It’s Saturday morning and Sticky jnr has gone down his mate’s farm shooting rats. He was going to take Scott Dobie with him, but with three shots on target in three seasons, the place would be infested with vermin after 90 minutes.
I go and watch “The Skipper’s” team; they are currently in cruise control. But at least this week they pass the ball more frequently. It’s the only discipline I ever coached them. Parents and kids go for drinks and a bite to eat at the end of the game, but I head home.

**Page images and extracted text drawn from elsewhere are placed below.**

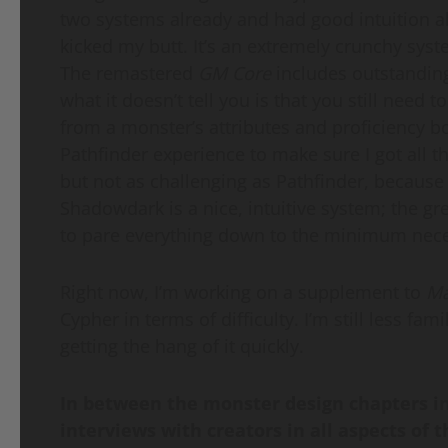
two systems already and had good intuition a
kicked my butt. It’s an extremely crunchy syst
The remastered
GM Core
includes outstanding
what it doesn’t tell you is that you still nee
from a monster’s attributes and proficiency bon
Pathfinder experience to make sure I got all th
but not as challenging as Pathfinder, because 
Shadowdark is a nice, intuitive system; the gr
to pare everything down to the minimum nece
Right now, I’m working on a supplement to
Ma
Cypher in terms of difficulty. I’m still less fa
getting the hang of it quickly.
In between the monster design chapters i
interviews with creators in all aspects of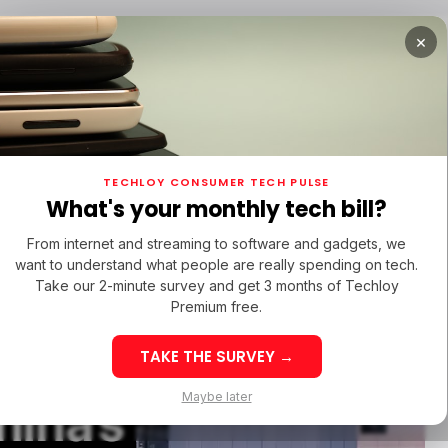
×
TUPS
/ MONEY
/ STARTUPS
/ MONEY
TECH IN 
TECHLOY CONSUMER TECH PULSE
TUPS
/ MONEY
/ STARTUPS
/ MONEY
TECH IN 
N LATIN AMERICA
What's your monthly tech bill?
N LATIN AMERICA
TN
From internet and streaming to software and gadgets, we
TN
want to understand what people are really spending on tech.
 to Train
Take our 2-minute survey and get 3 months of Techloy
Premium free.
ns in AI
TAKE THE SURVEY →
eek 32: Latin
Week 32: Asia
Maybe later
hina’s
merica Top Startup
Startup Fundi
unding Rounds Led
Rounds Led b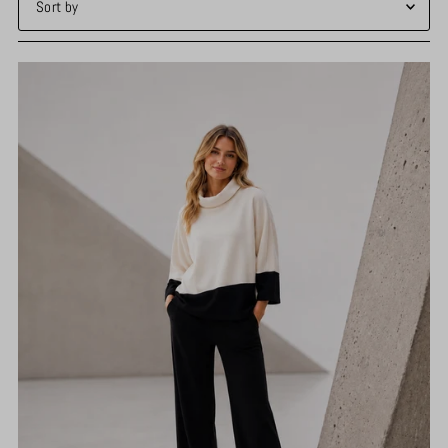
Featured
Most relevant
Best selling
Alphabetically, A-Z
Alphabetically, Z-A
Price, low to high
Price, high to low
Date, old to new
Date, new to old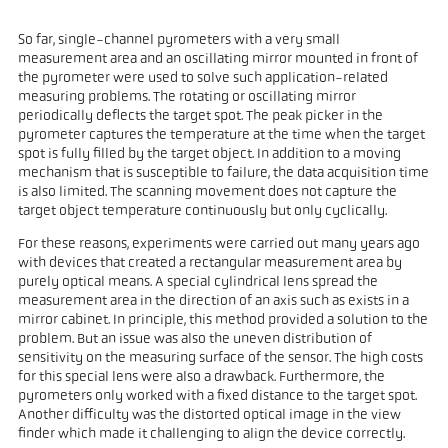
So far, single-channel pyrometers with a very small
measurement area and an oscillating mirror mounted in front of
the pyrometer were used to solve such application-related
measuring problems. The rotating or oscillating mirror
periodically deflects the target spot. The peak picker in the
pyrometer captures the temperature at the time when the target
spot is fully filled by the target object. In addition to a moving
mechanism that is susceptible to failure, the data acquisition time
is also limited. The scanning movement does not capture the
target object temperature continuously but only cyclically.
For these reasons, experiments were carried out many years ago
with devices that created a rectangular measurement area by
purely optical means. A special cylindrical lens spread the
measurement area in the direction of an axis such as exists in a
mirror cabinet. In principle, this method provided a solution to the
problem. But an issue was also the uneven distribution of
sensitivity on the measuring surface of the sensor. The high costs
for this special lens were also a drawback. Furthermore, the
pyrometers only worked with a fixed distance to the target spot.
Another difficulty was the distorted optical image in the view
finder which made it challenging to align the device correctly.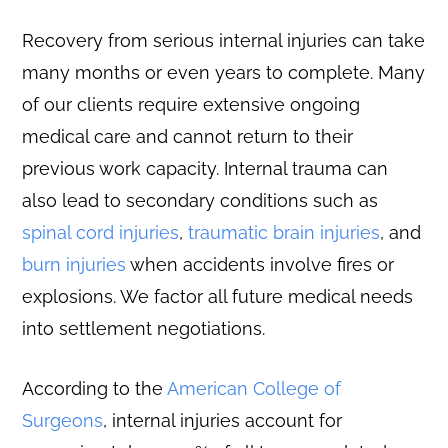
Recovery from serious internal injuries can take
many months or even years to complete. Many
of our clients require extensive ongoing
medical care and cannot return to their
previous work capacity. Internal trauma can
also lead to secondary conditions such as
spinal cord injuries
,
traumatic brain injuries
, and
burn injuries
when accidents involve fires or
explosions. We factor all future medical needs
into settlement negotiations.
According to the
American College of
Surgeons
, internal injuries account for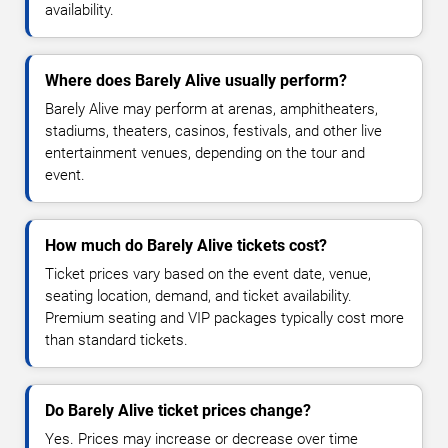
availability.
Where does Barely Alive usually perform?
Barely Alive may perform at arenas, amphitheaters,
stadiums, theaters, casinos, festivals, and other live
entertainment venues, depending on the tour and
event.
How much do Barely Alive tickets cost?
Ticket prices vary based on the event date, venue,
seating location, demand, and ticket availability.
Premium seating and VIP packages typically cost more
than standard tickets.
Do Barely Alive ticket prices change?
Yes. Prices may increase or decrease over time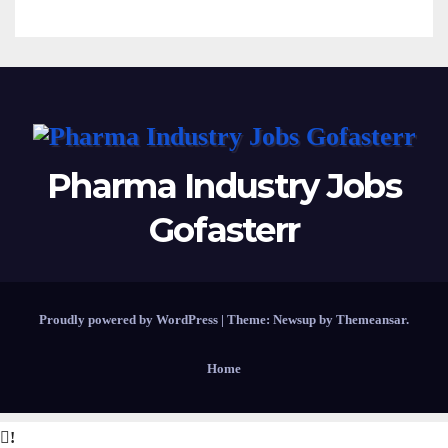
Pharma Industry Jobs
Gofasterr
Proudly powered by WordPress
|
Theme:
Newsup
by
Themeansar
.
Home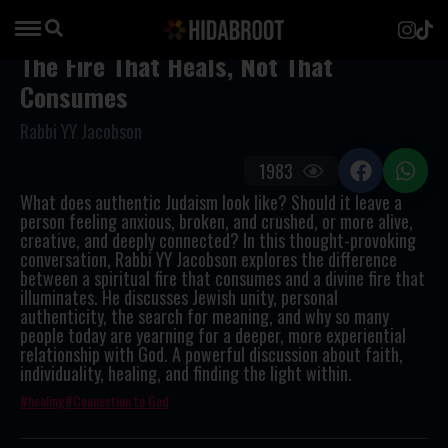
The Fire That Heals, Not That
Consumes
Rabbi YY Jacobson
1983
What does authentic Judaism look like? Should it leave a
person feeling anxious, broken, and crushed, or more alive,
creative, and deeply connected? In this thought-provoking
conversation, Rabbi YY Jacobson explores the difference
between a spiritual fire that consumes and a divine fire that
illuminates. He discusses Jewish unity, personal
authenticity, the search for meaning, and why so many
people today are yearning for a deeper, more experiential
relationship with God. A powerful discussion about faith,
individuality, healing, and finding the light within.
healing
Connection to God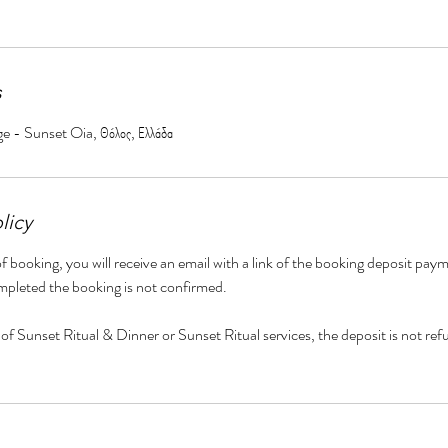
s
ge - Sunset Oia, Θόλος, Ελλάδα
licy
f booking, you will receive an email with a link of the booking deposit paym
mpleted the booking is not confirmed.
 of Sunset Ritual & Dinner or Sunset Ritual services, the deposit is not ref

The Nuclear Scientist picks me up in his Jag; it’s like being ferried around by Detective Chief Inspector Morse. We’re travelling down the A610 through Langley Mill. Five Live are covering the FA Cup tie between Chasetown and Cardiff City. It’s one a piece.
Heanor has a population of 23,000 and is in Derbyshire. Nigel Pearson, the footballer used to play for Heanor Town before embarking on a very successful career in the game. Associating himself with Bryan Robson in management and coaching has proved less fruitful. The American Adventure used to be the town’s answer to Alton Towers; sadly it’s no more.
Heanor Town had a managerial farce of its own this summer. It’s too complicated and tedious to drone on about on here but it has resulted in them using 42 players for the first team already this season. And no, before you ask, Barry Fry and Harry Redknapp were not involved.
We’re sat in the spacious social club. There’s horse racing on one TV and darts on the other. NS has a pint of mild and I sink to an all-time low in the drinking stakes by ordering an orange and mango J2o. And I’ve right got the hump. My camera is malfunctioning and I’ve only took one shot. NS is convinced it’s the batteries and kindly chauffeurs me into the town centre. We’re back in the club and now I’m well and truly miffed. The robbing newsagent’s I bought my batteries from have sold me some duds. Two years out of date. “Hello is that Trading Standards?”
Heanor Town are nicknamed The Lions and were formed in 1883. They share this fine ground with Heanor Cricket Club. They have two large covered terraces and were clearly playing at a higher level than this at sometime in their history. We pay £3 admission and another £1 for a well produced programme.
Greenwood Meadows are rock bottom but are Sticky’s favourites. I’ve never seen them lose. Their manager, I think he’s called Lloyd, is a lively character. And while he is not always politically correct, he makes me laugh. Two wins all season and 72 goals conceded and yet he still has an appetite for the beautiful game. I’m not chuffed with Lloyd though; he’s left my favourite, TJ Majoni, on the bench.
I notice the Lions’ goalie’s Dad (Belshaw) strolling round the ground. He used to be at Notts County’s Centre of Excellence. We have a quick chat.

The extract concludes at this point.